Hubo una vez un brujo malo, malísimamente malo, que tuvo la nefasta idea de utilizar todas sus piedras mágicas para conseguir el conjuro más aterrador. Pero quería que fuese algo tan terrible y siniestro que nada le parecía suficientemente malvado. Hasta que un día observó a unos niños pequeños dibujando en la escuela. Cualquier persona normal hubiera pensado que aquellos dibujos de líneas torcidas y un poco difíciles de entender eran una maravilla habiéndolos hecho unos niños tan pequeños, pero los malvados ojos de aquel brujo vieron una cosa muy distinta: ¡una aterradora fábrica de monstruos! Supongo que algo de razón tendría: después de todo, los dibujos de los niños suelen tener las cabezas grandes, peludas y deformes; o demasiados brazos y piernas; y además casi siempre están llenos de colores, y tienen ojos inmensos, dedos larguísimos y bocas torcidas.

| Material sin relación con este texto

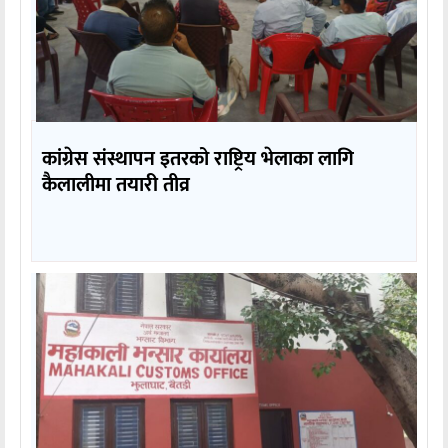
कांग्रेस संस्थापन इतरको राष्ट्रिय भेलाका लागि
कैलालीमा तयारी तीव्र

Entusiasmado, el brujo corrió a su guarida, juntó tanta magia negra como pudo y, al caer la noche, gritó su hechizo a las sombras:
- “Criaturas de la noche,
Criaturas del papel,
Las que dibujan los niños
Un poco más mal que bien
Cada año, en esta noche
Debéis salir a correr”
Ojalá pudiera decir que era un brujo penoso y su hechizo no salió bien, pero no sería verdad. Su hechizo fue perfecto, y esa noche todos los dibujos de los niños pequeños cobraron vida, y se convirtieron en monstruos de boca torcida que asustaron a todo el mundo. Eso sí, fue precisamente aquel brujo tonto quien más miedo pasó, y salió huyendo de allí tan rápido que nadie volvió a verlo nunca. Y de esta forma, habiendo desaparecido el brujo sin anular el hechizo, cada año, al llegar aquella noche, los dibujos despertaban y aterrorizaban a todo el mundo.
Habían pasado casi cien años de sustos cuando Nora, una viejecita arrugada que aún conservaba su alma de niña, reconoció en uno de aquellos monstruos el dibujo que había hecho tantísimos años atrás. A la mañana siguiente, buscó entre sus viejísimos cuadernos y encontró el dibujo. Al mirarlo, se dio cuenta de que lo había hecho con la boca torcida, y que los gruñidos de aquella boca torcida incapaz de hablar eran lo que más miedo le había dado del monstruo. Así que tomó una goma y un lápiz, y cambió la boca torcida por una gran y perfecta sonrisa. Aunque era viejísima, esperó un año entero sin morirse, y sin ponerse enferma ni siquiera un día, de tantas ganas que tenía de comprobar si el cambio en su dibujo tendría algún efecto en el monstruo…
Y vaya si lo tuvo, porque esa noche hubo un monstruo que no andaba gruñendo ni dando sustos, sino que se portaba de forma amable y sonriente. Y, sin perder ni un minuto, Nora juntó a sus muchos nietos, biznietos y tataranietos, y les envió a buscar sus antiguos cuadernos para cambiar hasta la última de las bocas torcidas por una gran sonrisa. Y, con su nuevo aspecto amable y simpático, aquellos monstruos ya no daban nada de miedo, sino que entraban ganas de regalarles dulces y golosinas.
Y así fue cómo los niños de todo el mundo aprendieron, a base de dibujar sonrisas, a convertir cualquier tipo de monstruo en una criatura simpática y dulce, y convirtieron la aterradora noche de Halloween en una gran fiesta.